As an example, Maffei pointed to Microsoft’s deal with Ticketmaster Online CitySearch Inc., also announced Monday. In the deal, Microsoft agreed to sell most of its sidewalk local web guides in return for stock and warrants that could give Microsoft a stake of between 9% and 13% in Ticketmaster.
Microsoft’s quarterly results werecomplicated by a number of one-time items and accounting changes the company recently adopted. For one, Microsoft said revenue increased by $ 250 million because of a shift in the way it delivers software, toward direct sales to resellers and customers and away from shipments of packaged goods to distributors, which tends to reduce the risk of returns.
A change in the way Microsoft accounts for "unearned revenues" added $ 80 million to fourth-quarter revenue. Unearned revenues are set aside to cover future upgrades and customer support, but the company recently reduced the amount, effectively increasing current revenue. Microsoft also realized $ 200 million in revenue for deliveries of Office that were promised in the previous quarter.
Microsoft also had some unusual expenses, notably a $ 80 million charge for legal expenses incurred in the company’s numerous court challenges. The net result of all the items, Maffei said, was that the quarter wasn’t quite as strong as the numbers may suggest. "It was avery strong quarter, though the 39% may overstate that in terms of looking forward."
For its first quarter of fiscal 2000, Maffei said revenue will decline slightly from the fourth quarter and increase about 20% from the year-earlier period.

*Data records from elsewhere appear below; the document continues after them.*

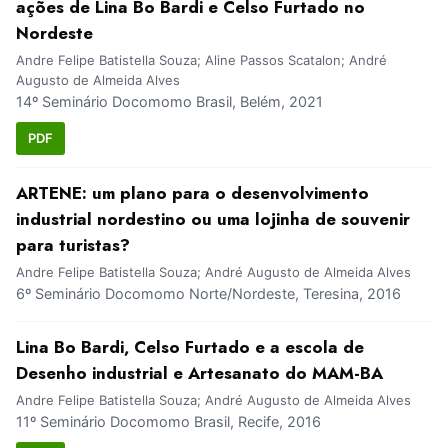
ações de Lina Bo Bardi e Celso Furtado no
Nordeste
Andre Felipe Batistella Souza; Aline Passos Scatalon; André
Augusto de Almeida Alves
14º Seminário Docomomo Brasil, Belém, 2021
PDF
ARTENE: um plano para o desenvolvimento
industrial nordestino ou uma lojinha de souvenir
para turistas?
Andre Felipe Batistella Souza; André Augusto de Almeida Alves
6º Seminário Docomomo Norte/Nordeste, Teresina, 2016
Lina Bo Bardi, Celso Furtado e a escola de
Desenho industrial e Artesanato do MAM-BA
Andre Felipe Batistella Souza; André Augusto de Almeida Alves
11º Seminário Docomomo Brasil, Recife, 2016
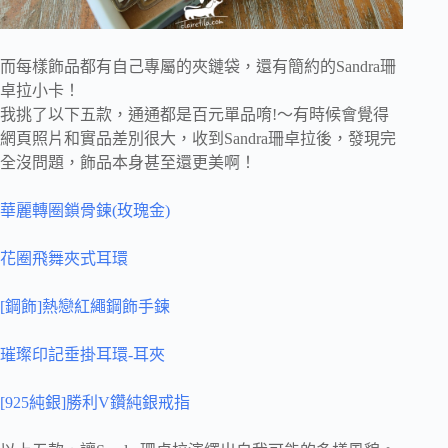
而每樣飾品都有自己專屬的夾鏈袋，還有簡約的Sandra珊
卓拉小卡！
我挑了以下五款，通通都是百元單品唷!～有時候會覺得
網頁照片和實品差別很大，收到Sandra珊卓拉後，發現完
全沒問題，飾品本身甚至還更美啊！
華麗轉圈鎖骨鍊(玫瑰金)
花圈飛舞夾式耳環
[鋼飾]熱戀紅繩鋼飾手鍊
璀璨印記垂掛耳環-耳夾
[925純銀]勝利V鑽純銀戒指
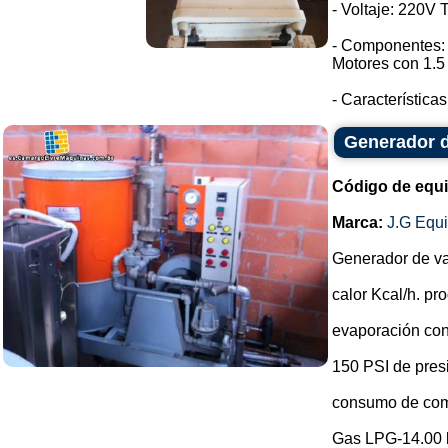
- Voltaje: 220V T
- Componentes: 
Motores con 1.5
- Características
Generador 
Código de equ
Marca:
J.G Equ
Generador de v
calor Kcal/h. p
evaporación con
150 PSI de pres
consumo de com
Gas LPG-14.00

Per-share earnings will similarly rise about 20%, he said, excluding one-time sales in both quarters. For fiscal 2000 as a whole, Maffei said he expects revenue growth in the "high teens."
Microsoft said its Office and Back-office "productivity" applications were the biggest drivers of revenue growth, with sales increasing 48% from a year earlier. The company said Office 2000, the new suite released in June, had a strong launch in many countries. Microsoft also said sales were strong for its Back-office products, including the Exchange e-mail server ad the SQL Server database system.
In its online businesses, Microsoft said advertising revenue rose "substantially" while subscription revenue increased moderately. Revenue for the Consumer & Commerce Group, which alsoincludes revenue from other businesses, increased to $ 593 million, up 26% from last year.
Microsoft’s operating profit margin slipped slightly from recent quarters, but remained at 50.4% of revenue, up from 45% in last year’s fourth quarter. Maffei said increased investments in research and development, along with increased compensation costs, will hold down expansion of margins in the future.
Microsoft’s cash hoard, meanwhile, declined to $ 17.2 billion, reflecting the company’s $ 5 billion investment in AT&T Corp. and other large investments.